I also wanted to tell you about some of our neighbors when I was a kid. You know how I thought a horse would fit nicely in our backyard? Well, that's debatable, but guess what - these people nearby actually kept not one, but TWO equines in their yard, the same size as ours! I am not kidding. The poor things inhabited a small dirt paddock with a run-in shed. The neighbors had a trailer, so they loaded up the horse and the pony and took them to a stable where they rode the horse and the pony pulled a cart. What's really funny, is sometimes they would stake out the pony on their front yard so it could eat actual grass. We had a few visitors who pulled up at our house saying, "Gee, your neighbors sure do have an awfully big dog..."

As you can imagine, this just about killed yours truly. It did not help one bit that the equine's owner was a girl exactly my age. "But Daddy, Sandra has a horse and a pony in there. Why can't *I* have one??" I had to walk by this place every single day on the way home from the bus stop. Torture. It's too bad that said girl and I mutually despised each other (dating back to well before the horses arrived, but massive jealousy on my part did nothing to improve the situation), or I could have really been on to a good thing. You will learn more about this girl and I in a later post. Hint: It has something to do with that treasured blue ribbon displayed in my room...

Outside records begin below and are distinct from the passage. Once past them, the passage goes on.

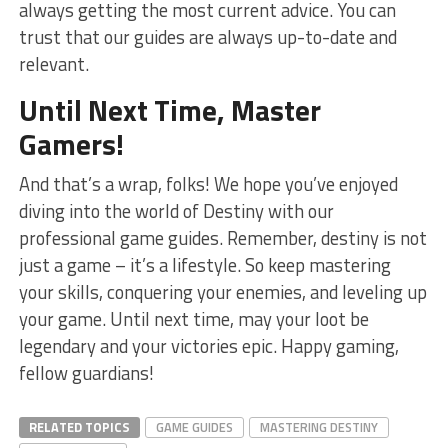
always getting ‌the​ most current advice. You can
trust‍ that our guides are always up-to-date⁤ and‍
relevant.
Until Next Time, Master
Gamers!
And that’s a wrap, folks! ⁢We hope⁢ you’ve enjoyed
diving into the world of ⁣Destiny with our
professional game ‌guides. Remember, destiny is not
just a game – it’s a ⁣lifestyle. So keep​ mastering
your skills, conquering your enemies, and leveling up
your game. Until next time, ⁤may your loot be
⁢legendary and your‌ victories epic. Happy gaming,
fellow guardians!
RELATED TOPICS
GAME GUIDES
MASTERING DESTINY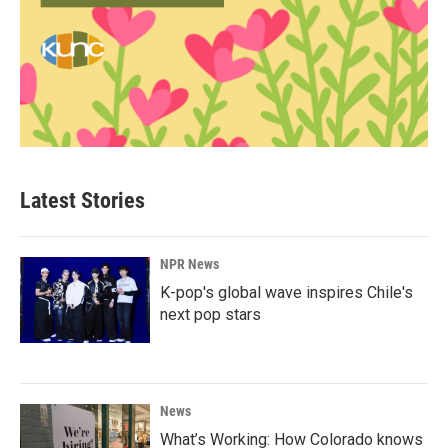
Latest Stories
NPR News
K-pop's global wave inspires Chile's
next pop stars
News
What’s Working: How Colorado knows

Wednesday, January 19, 2011

A Good Question

I was going to talk about the Tricorne ponies/horses, which is a topic very dear to me, but first I want to discuss something a few people have wondered about. Namely, why haven't I ever owned my own horse, if I'm so into riding and horses? And since I wished for one on every single shooting star and birthday cake for more years than I care to count?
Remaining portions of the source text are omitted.